The Sadness' is a Seriously Messed Up, Astoundingly Gory Horror Flick

The Sadness' is a Seriously Messed Up, Astoundingly Gory Horror Flick

- By Nicolás Delgadillo

This is easily one of the more extreme zombie movies you freaks can treat yourselves to.

When you’re a tried and true horror fan, exposing yourself to so much obscenity and violence and darkness and countless other things that scare us can sometimes start to feel monotonous. Desensitization is a hell of a thing. There’s only so many times you can watch gory dismemberment presented to you in so many ways before it all becomes a bit passé.

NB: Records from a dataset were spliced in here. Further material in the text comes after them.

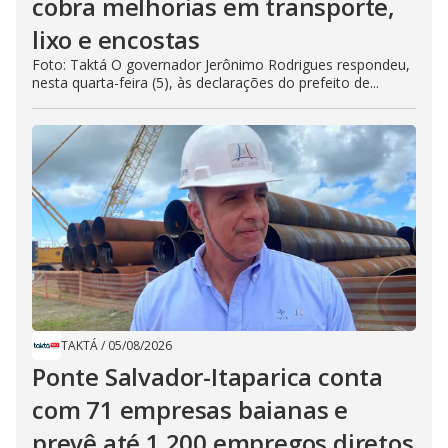
cobra melhorias em transporte,
lixo e encostas
Foto: Taktá O governador Jerônimo Rodrigues respondeu,
nesta quarta-feira (5), às declarações do prefeito de...
TAKTÁ
/
05/08/2026
Ponte Salvador-Itaparica conta
com 71 empresas baianas e
prevê até 1.200 empregos diretos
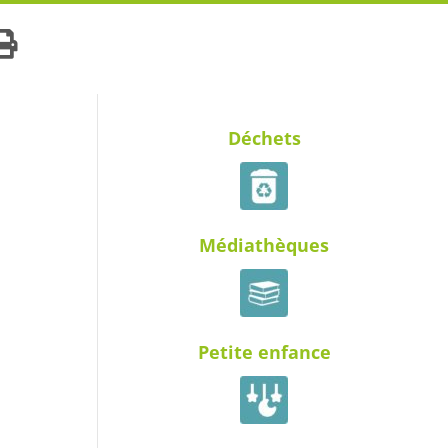
Déchets
Médiathèques
Petite enfance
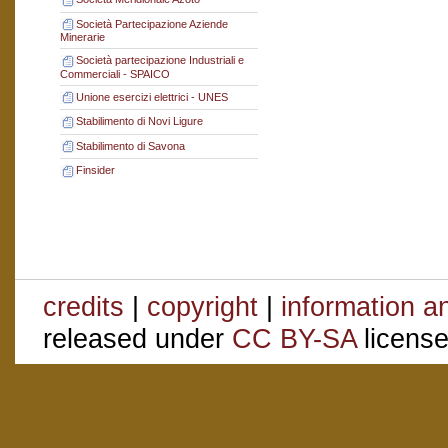
Società Partecipazione Aziende
Minerarie
Società partecipazione Industriali e
Commerciali - SPAICO
Unione esercizi elettrici - UNES
Stabilimento di Novi Ligure
Stabilimento di Savona
Finsider
credits
|
copyright
|
information a
released under
CC BY-SA
license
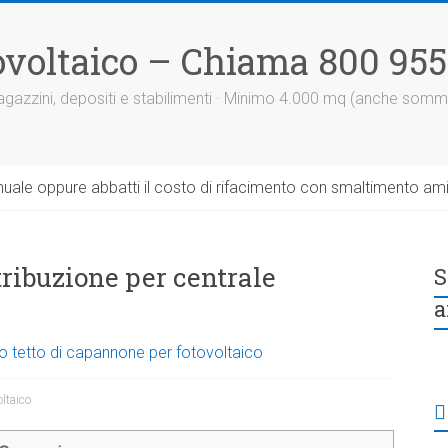
otovoltaico – Chiama 800 95
 magazzini, depositi e stabilimenti · Minimo 4.000 mq (anche somm
uale oppure abbatti il costo di rifacimento con smaltimento am
istribuzione per centrale
S
a
o tetto di capannone per fotovoltaico
oltaico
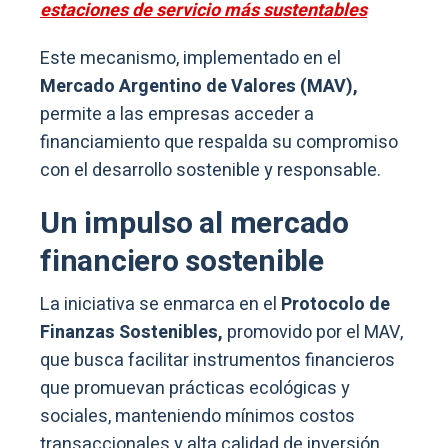
estaciones de servicio más sustentables
Este mecanismo, implementado en el
Mercado Argentino de Valores (MAV),
permite a las empresas acceder a
financiamiento que respalda su compromiso
con el desarrollo sostenible y responsable.
Un impulso al mercado
financiero sostenible
La iniciativa se enmarca en el
Protocolo de
Finanzas Sostenibles,
promovido por el MAV,
que busca facilitar instrumentos financieros
que promuevan prácticas ecológicas y
sociales, manteniendo mínimos costos
transaccionales y alta calidad de inversión.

This goes double for the zombie side of the genre, which has always prided itself on its fantastically gruesome monsters, imaginative methods of death and disembowelment, and a rather bleak outlook on humanity in most works. Look no further than ratings juggernaut and pop culture phenomenon The Walking Dead, which kept audiences hooked every week with its take-no-prisoners carnage before eventually losing them with its relentlessly hopeless tone.

So it’s worth paying attention when a zombie movie (well, sort of) like The Sadness hits the scene and makes a splash in a way that manages to shake the foundations of it all. This lean and mean horror flick from writer / director Rob Jabbaz is filled to the brim with jaw-dropping, sadistic butchery on a level that few would dare to get close to. It’s savage, upsetting, and seemingly limitless in regards to what fresh insanity it decides to venture towards next.

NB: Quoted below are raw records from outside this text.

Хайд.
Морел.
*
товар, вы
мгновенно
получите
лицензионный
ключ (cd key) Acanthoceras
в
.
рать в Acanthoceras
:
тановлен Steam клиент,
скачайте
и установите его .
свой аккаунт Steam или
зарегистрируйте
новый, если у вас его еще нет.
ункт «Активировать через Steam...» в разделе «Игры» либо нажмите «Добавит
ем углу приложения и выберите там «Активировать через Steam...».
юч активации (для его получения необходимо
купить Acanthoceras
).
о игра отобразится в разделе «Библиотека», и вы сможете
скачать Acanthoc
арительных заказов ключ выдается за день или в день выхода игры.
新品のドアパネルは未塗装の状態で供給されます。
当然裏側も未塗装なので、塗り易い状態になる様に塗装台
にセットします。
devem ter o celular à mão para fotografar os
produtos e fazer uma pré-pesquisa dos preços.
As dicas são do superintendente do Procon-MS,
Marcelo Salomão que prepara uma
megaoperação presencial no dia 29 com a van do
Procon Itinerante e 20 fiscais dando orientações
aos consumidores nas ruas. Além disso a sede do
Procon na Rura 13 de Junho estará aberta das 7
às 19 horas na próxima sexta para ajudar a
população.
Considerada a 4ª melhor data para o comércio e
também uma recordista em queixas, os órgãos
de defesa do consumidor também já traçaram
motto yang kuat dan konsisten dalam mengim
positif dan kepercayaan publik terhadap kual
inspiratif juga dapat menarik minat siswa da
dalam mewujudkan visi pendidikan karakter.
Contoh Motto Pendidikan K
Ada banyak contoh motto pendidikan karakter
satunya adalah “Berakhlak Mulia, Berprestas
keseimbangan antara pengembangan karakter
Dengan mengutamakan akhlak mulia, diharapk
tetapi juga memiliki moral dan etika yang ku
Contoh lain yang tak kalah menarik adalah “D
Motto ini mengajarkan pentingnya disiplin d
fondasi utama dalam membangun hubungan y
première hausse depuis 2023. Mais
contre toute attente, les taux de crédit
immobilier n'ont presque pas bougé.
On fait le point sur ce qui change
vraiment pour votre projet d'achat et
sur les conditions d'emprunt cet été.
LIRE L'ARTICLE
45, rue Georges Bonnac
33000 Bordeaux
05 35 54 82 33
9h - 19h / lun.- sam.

A virus turns the infected into sadistic killers in 'The Sadness'
Courtesy of Shudder

So what’s different this time around? Why does all of The Sadness’ horror violence actually have an effect as opposed to the vast array of stagnant others like it? For one thing, Jabbaz and his team unapologetically revel in the excess of it all. The film delivers buckets (and I do mean buckets) of blood and gore, spraying and spilling it all over streets, apartments, train cars, hospitals, diners, and pretty much anywhere else an unlucky person in the film may find themselves.

The sheer gall of the movie is admirable enough in its own right, where all forms of graphic and taboo gruesomeness aren’t merely embraced but gleefully pushed into. Another thing that puts The Sadness a cut above the rest, is just how great it all looks. All of that disgusting carnage is made all the more impossible to look away from thanks to incredible practical effects, props and makeup from the team at IF SFX Art Maker. It’s astounding work. One can only imagine what it must’ve been like to painstakingly make such grotesque stuff.

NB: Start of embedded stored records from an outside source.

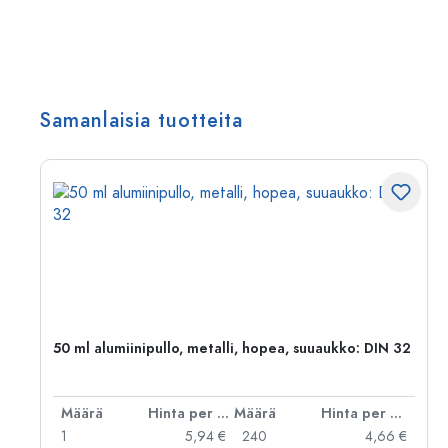
Samanlaisia tuotteita
,
50 ml alumiinipullo, metalli, hopea, suuaukko: DIN 32
er kpl
Määrä
Hinta per kpl
Määrä
Hinta per kpl
 €
1
5,94 €
240
4,66 €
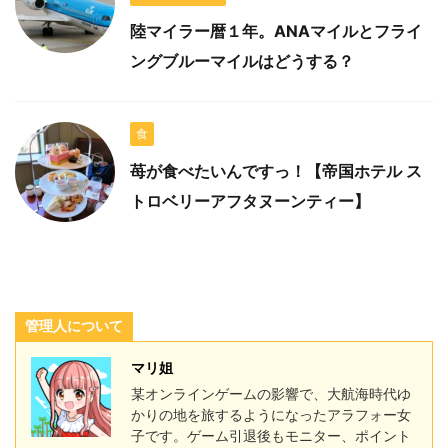
陸マイラー暦１年。ANAマイルとフライ
ングブルーマイルはどうする？
食
苺が食べたいんですっ！【帝国ホテル ス
トロベリーアフタヌーンティー】
管理人について
マリ姐
某オンラインゲームの影響で、大航海時代ゆ
かりの地を旅するようになったアラフォー女
子です。ゲーム引退後もモニター、ポイント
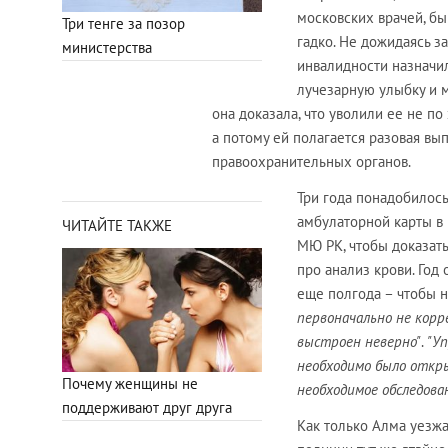
московских врачей, б
Три тенге за позор
гадко. Не дожидаясь з
министерства
инвалидности назначили
лучезарную улыбку и м
она доказала, что уволили ее не п
а потому ей полагается разовая вы
правоохранительных органов.
Три года понадобилось
амбулаторной карты в
ЧИТАЙТЕ ТАКЖЕ
МЮ РК, чтобы доказать
про анализ крови. Год
еще полгода – чтобы 
первоначально не корр
выстроен неверно"
.
"У
необходимо было откр
Почему женщины не
необходимое обследован
поддерживают друг друга
Как только Алма уезж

Jabbaz’s film is a fast and nauseating ride deeper and deeper into hell, so much so that it sadly leaves its initially engaging story a bit behind in spite of itself. The plot follows Jim (Berant Zhu) and Kat (Regina Lei), a young couple who end up separated when a catastrophic virus breaks out around their home in Taipei. This particular virus turns the infected person into a depraved murderous maniac. The city is quickly overrun by scenes of horrific and often sexual violence - I meant it when I said this is one nauseating ride.

Gallons of blood fill up a cramped train car in 'The Sadness'
Courtesy of Shudder

The Sadness acts as an obvious but thoroughly blunt look at the COVID-era. Medical experts and virologists are ridiculed and threatened for their warnings about an impending deadly virus and their plans for how to deal with it. The film’s virus supposedly brings out the absolute worst in people, much like our own pandemic tore friends and family apart in more ways than one, taken to the most extreme degree. It’s funny to notice how the characters who complain the most about today’s lack of politeness and need for a return to civility become the worst of the worst once they’re infected, like the film’s primary antagonist, a slimy businessman played by Tzu-Chiang Wang.

The further the film goes the more purposefully button-pushing its horror becomes, but its constant need to keep things going leaves little time for its two main characters to breathe or process what they’ve seen and been through in any way we can really attach to. The actors thankfully deliver gripping performances anyway. What starts off as a genuinely edgy take on the insanity of the covid era turns into a bit of a dull message of how we’re just all doomed, simple as that. That kind of dourness will be received differently from viewer to viewer.

There’s undeniable cinematic craftsmanship in The Sadness. If only there were more room for an exploration of character and theme in addition to the impressive display of shock and awe. Then again, for a lot of horror freaks, this level of artistic depravity is enough to call it a masterpiece.

‘The Sadness’ is now streaming on Shudder.